For three decades, Professor Arthur Jensen has lived in the shadow of death and violence. It is difficult, however, to feel sorrow for him . . .

From the White House downwards, the bleak scenarios painted by Jensen — particularly on race — have been reviled. One study was banned shortly after a presidential aide warned that Jensen’s work had no place in the culture of modern America. Liberals have argued that his work, which ignores the effects of poverty and deprivation on intelligence, is misguided and flawed. Learned journals have blacklisted his books as unsuitable for review . . .

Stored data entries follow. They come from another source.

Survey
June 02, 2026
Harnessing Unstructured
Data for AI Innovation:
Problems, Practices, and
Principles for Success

One expects the Dr. Strangelove of social science to be a wild-eyed zealot, but Jensen — who is 76 — is a smoothly groomed and mild-mannered man whose tie clip, flannels and gilt-buttoned navy blazer suggest a lifetime of golf club dinners . . .

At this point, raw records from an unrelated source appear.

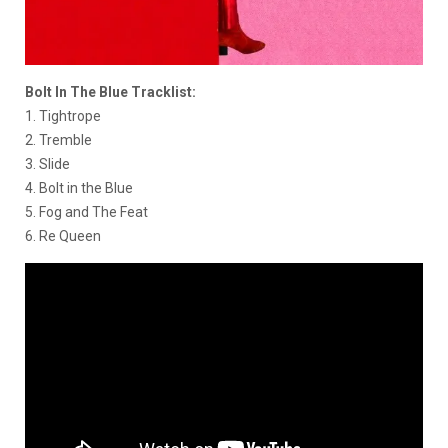
Bolt In The Blue Tracklist:
1. Tightrope
2. Tremble
3. Slide
4. Bolt in the Blue
5. Fog and The Feat
6. Re Queen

There is, in all of Jensen’s arguments, a chilliness imposed, one assumes, by a statistician’s existence in which lives are measured by graph or bell curve rather than by love or nurture . . .

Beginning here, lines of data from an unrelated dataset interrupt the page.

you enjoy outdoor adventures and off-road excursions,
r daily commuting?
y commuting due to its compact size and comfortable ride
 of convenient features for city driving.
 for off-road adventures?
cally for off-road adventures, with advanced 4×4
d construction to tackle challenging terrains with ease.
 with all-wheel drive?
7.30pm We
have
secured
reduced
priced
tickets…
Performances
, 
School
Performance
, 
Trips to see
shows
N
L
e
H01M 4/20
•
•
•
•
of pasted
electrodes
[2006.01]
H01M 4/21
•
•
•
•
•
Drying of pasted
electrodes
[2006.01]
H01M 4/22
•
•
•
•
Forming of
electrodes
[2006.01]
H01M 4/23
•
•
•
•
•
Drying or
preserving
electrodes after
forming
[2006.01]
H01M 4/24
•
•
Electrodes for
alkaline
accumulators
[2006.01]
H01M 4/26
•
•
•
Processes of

. . . the powers of parental love to mould ambition, aspiration and self-determination — whether among blacks or whites — are woolly, unscientific concepts that his cold scientific mind finds impossible to comprehend.

Professor Jensen, for all his apparent mildness, is one of the most chilling men I have ever interviewed. It was an enormous relief to step outside and breathe fresh air once again.

This sort of thing is, if anything, even more common in Britain than in the United States. Peregrine Worsthorne is a “conservative” who writes sensibly on many subjects, but who cannot stomach IQ research. In an Oct. 30, 1994 article in the Sunday Telegraph called “Race and IQ: Never Has a Knife Been Put in More Smoothly,” he writes of intelligence studies:

That these are important questions, and scientifically worthy subjects for research, I cannot deny. Nevertheless, they are so distasteful, so certain to give such deep offense to so many, that people who choose to pursue them — among all the equally important subjects demanding attention — can only be disturbingly insensitive . . .

. . . I still feel that the people involved in this research are pretty nasty pieces of work whom I would not wish to know. And the timing is so particularly cruel, smothering black pride forever, just as it is beginning to breathe freely.

In the old days, theorists of racial superiority or inferiority positively glorified in their insensitivity; made no attempt to cushion the cruelties of their conclusions — sterlization for the inferior. Their American successors are much more concerned and sophisticated, more gentle, caring, and squeamish. “It hurts us more than it hurts you’ is the new motif. Never has a knife been put in more smoothly, leaving so little blood on the blade. Crude they are most certainly not: only creepy.

This is just the kind of encouragement louts need to shut down academic meetings.